_TASK TO COMPLETE_
What is needed is an exact reproduction of the listing, without its pictures.

+ + +

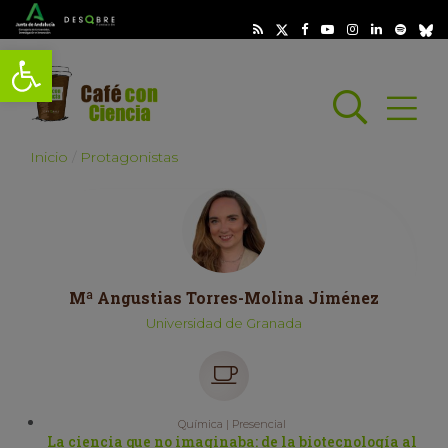
Abrir barra de herramientas
Busc
Abrir
scar
Inicio
Protagonistas
Mª Angustias Torres-Molina Jiménez
Universidad de Granada
Química | Presencial
La ciencia que no imaginaba: de la biotecnología al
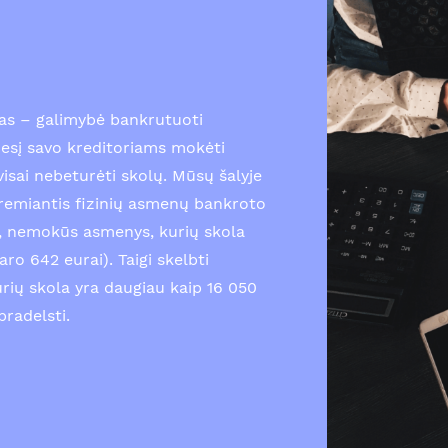
as – galimybė bankrutuoti
esį savo kreditoriams mokėti
isai nebeturėti skolų. Mūsų šalyje
emiantis fizinių asmenų bankroto
gi, nemokūs asmenys, kurių skola
ro 642 eurai). Taigi skelbti
urių skola yra daugiau kaip 16 050
pradelsti.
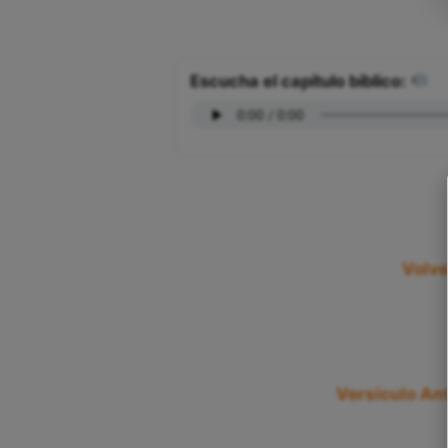
Escucha el capítulo bíblico:
Volve
Versículo Ant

+ + +

_EXERCISE ANSWER_
Abrir barra de herramientas
Busc
Abrir
scar
Inicio
Protagonistas
Mª Angustias Torres-Molina Jiménez
Universidad de Granada
Química | Presencial
La ciencia que no imaginaba: de la biotecnología al
as – galimybė bankrutuoti
esį savo kreditoriams mokėti
isai nebeturėti skolų. Mūsų šalyje
emiantis fizinių asmenų bankroto
gi, nemokūs asmenys, kurių skola
ro 642 eurai). Taigi skelbti
urių skola yra daugiau kaip 16 050
pradelsti.
Escucha el capítulo bíblico:
Volve
Versículo Ant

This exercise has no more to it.